[[ Data for this exercise, beginning ]]
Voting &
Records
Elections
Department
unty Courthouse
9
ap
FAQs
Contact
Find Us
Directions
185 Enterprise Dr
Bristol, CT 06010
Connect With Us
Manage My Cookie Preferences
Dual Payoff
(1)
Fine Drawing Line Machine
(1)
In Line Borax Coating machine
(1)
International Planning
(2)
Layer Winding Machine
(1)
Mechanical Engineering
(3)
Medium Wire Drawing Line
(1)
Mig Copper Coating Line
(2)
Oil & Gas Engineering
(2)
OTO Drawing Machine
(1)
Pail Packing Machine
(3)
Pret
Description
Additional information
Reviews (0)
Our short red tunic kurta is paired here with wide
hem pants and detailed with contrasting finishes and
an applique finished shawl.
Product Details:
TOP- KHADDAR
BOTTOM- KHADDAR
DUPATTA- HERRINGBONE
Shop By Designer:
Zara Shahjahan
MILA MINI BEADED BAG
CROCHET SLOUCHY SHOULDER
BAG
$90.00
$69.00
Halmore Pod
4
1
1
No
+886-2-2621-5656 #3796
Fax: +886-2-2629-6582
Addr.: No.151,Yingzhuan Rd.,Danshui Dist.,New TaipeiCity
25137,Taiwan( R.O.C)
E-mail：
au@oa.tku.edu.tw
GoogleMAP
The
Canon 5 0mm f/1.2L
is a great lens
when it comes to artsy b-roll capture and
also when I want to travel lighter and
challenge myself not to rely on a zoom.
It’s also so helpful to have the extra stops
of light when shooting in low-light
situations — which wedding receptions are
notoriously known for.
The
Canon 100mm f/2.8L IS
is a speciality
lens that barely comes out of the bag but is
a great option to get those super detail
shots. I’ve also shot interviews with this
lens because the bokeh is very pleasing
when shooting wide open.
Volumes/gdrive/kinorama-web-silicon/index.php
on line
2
[[ Data for this exercise, end ]]
#### What the task asks
In the entries above, the lines from the one bearing "CROCHET SLOUCHY SHOULDER" up to and including the one bearing "lens because the bokeh is very pleasing" should be transcribed exactly; no other line is wanted.

#### Worked solution
CROCHET SLOUCHY SHOULDER
BAG
$90.00
$69.00
Halmore Pod
4
1
1
No
+886-2-2621-5656 #3796
Fax: +886-2-2629-6582
Addr.: No.151,Yingzhuan Rd.,Danshui Dist.,New TaipeiCity
25137,Taiwan( R.O.C)
E-mail：
au@oa.tku.edu.tw
GoogleMAP
The
Canon 5 0mm f/1.2L
is a great lens
when it comes to artsy b-roll capture and
also when I want to travel lighter and
challenge myself not to rely on a zoom.
It’s also so helpful to have the extra stops
of light when shooting in low-light
situations — which wedding receptions are
notoriously known for.
The
Canon 100mm f/2.8L IS
is a speciality
lens that barely comes out of the bag but is
a great option to get those super detail
shots. I’ve also shot interviews with this
lens because the bokeh is very pleasing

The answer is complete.